▶ Page-level text extractions
# # # # # # #
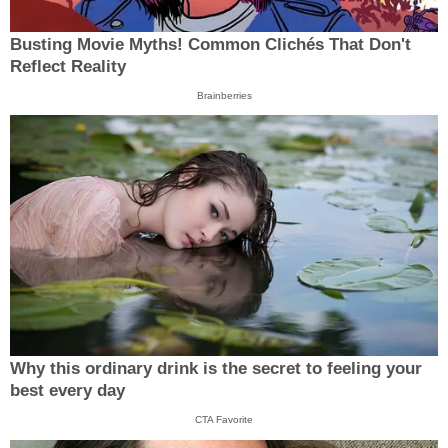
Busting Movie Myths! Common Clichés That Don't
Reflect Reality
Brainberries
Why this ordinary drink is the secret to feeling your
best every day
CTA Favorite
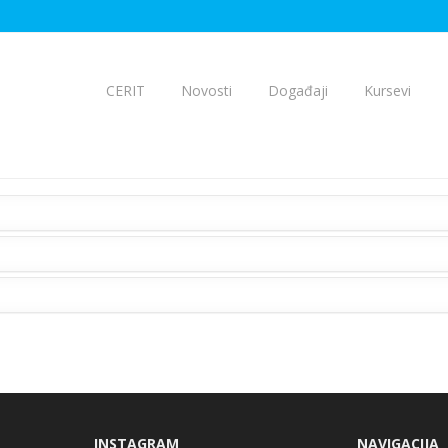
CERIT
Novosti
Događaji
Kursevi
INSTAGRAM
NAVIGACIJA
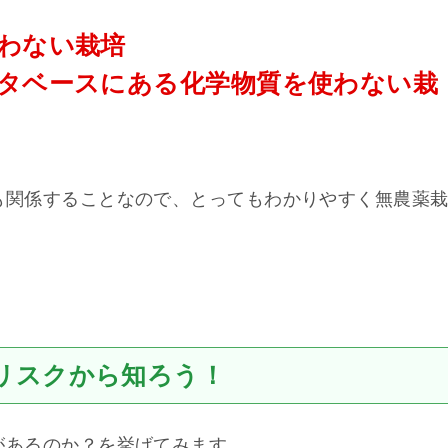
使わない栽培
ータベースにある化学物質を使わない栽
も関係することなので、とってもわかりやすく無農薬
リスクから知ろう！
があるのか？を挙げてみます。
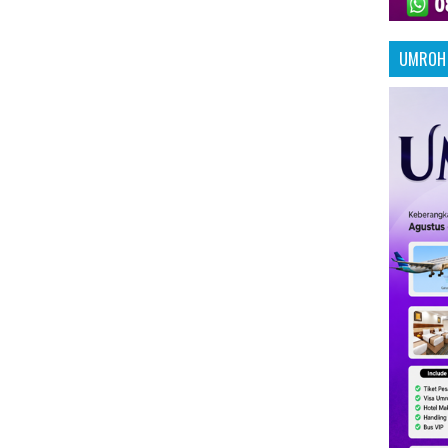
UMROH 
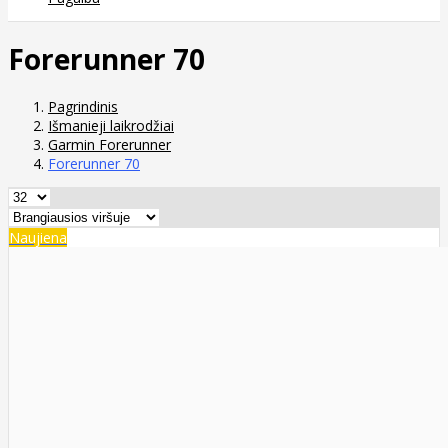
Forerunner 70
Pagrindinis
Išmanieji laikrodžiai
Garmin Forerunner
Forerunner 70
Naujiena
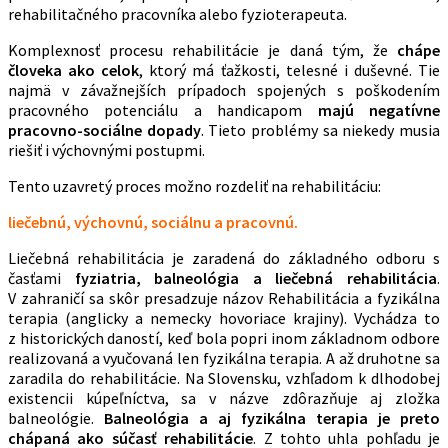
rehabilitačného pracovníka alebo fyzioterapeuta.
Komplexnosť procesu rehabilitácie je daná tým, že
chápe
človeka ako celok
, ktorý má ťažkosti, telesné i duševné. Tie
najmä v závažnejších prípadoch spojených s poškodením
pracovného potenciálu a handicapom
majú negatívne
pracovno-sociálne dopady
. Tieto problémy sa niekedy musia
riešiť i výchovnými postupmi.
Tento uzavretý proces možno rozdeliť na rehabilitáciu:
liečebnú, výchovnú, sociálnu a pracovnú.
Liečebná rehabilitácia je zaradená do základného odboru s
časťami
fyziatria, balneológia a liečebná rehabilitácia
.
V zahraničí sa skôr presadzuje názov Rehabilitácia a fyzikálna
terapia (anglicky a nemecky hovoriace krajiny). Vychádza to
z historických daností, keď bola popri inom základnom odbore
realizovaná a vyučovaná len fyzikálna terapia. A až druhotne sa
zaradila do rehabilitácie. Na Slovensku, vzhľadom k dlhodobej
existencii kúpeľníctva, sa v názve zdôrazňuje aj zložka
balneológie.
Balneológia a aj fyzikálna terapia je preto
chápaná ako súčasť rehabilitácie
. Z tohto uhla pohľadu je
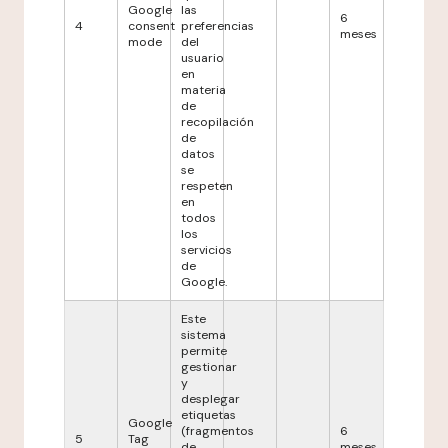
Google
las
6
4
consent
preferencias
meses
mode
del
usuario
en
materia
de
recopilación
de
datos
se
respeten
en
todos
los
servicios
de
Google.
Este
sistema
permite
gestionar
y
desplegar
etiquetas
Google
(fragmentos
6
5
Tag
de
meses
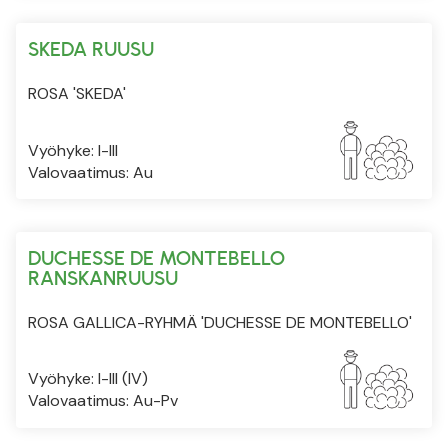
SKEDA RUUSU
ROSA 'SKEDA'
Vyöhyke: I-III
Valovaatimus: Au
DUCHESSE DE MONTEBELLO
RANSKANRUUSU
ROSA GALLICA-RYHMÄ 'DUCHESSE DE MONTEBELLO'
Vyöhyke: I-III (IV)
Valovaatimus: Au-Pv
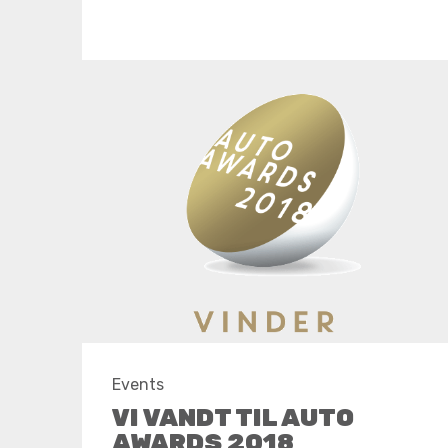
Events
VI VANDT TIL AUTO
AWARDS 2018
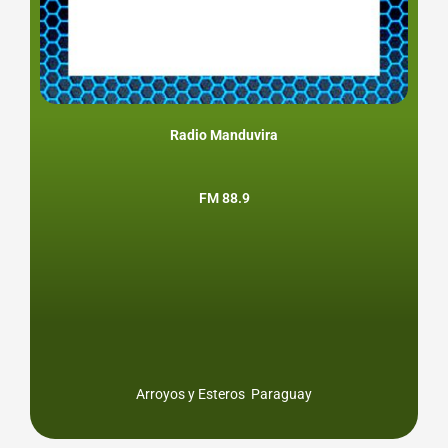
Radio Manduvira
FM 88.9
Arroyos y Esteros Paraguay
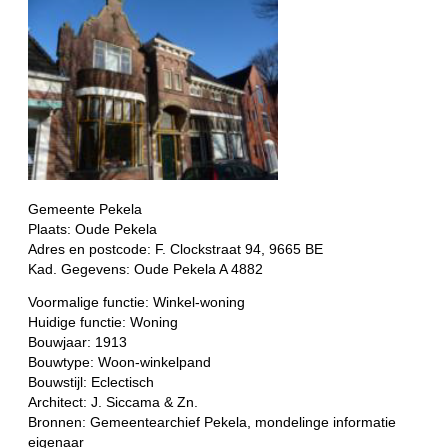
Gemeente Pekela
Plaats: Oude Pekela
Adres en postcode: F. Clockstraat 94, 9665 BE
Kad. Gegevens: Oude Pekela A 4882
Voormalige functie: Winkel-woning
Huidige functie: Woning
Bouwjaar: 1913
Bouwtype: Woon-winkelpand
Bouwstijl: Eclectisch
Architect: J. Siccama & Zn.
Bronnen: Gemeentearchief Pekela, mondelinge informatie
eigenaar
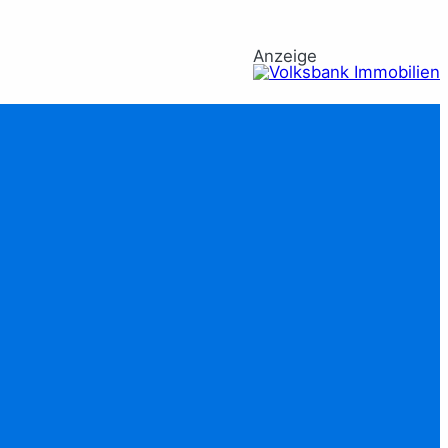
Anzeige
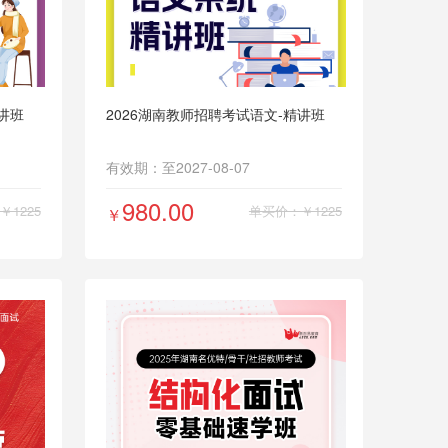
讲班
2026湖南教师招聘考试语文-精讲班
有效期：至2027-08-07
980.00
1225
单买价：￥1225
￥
# # # # # # #
▶ Work instructions
The answer must be every line of the records that holds the string "fyzikálna".

▶ Exercise answer
V zahraničí sa skôr presadzuje názov Rehabilitácia a fyzikálna
realizovaná a vyučovaná len fyzikálna terapia. A až druhotne sa
Balneológia a aj fyzikálna terapia je preto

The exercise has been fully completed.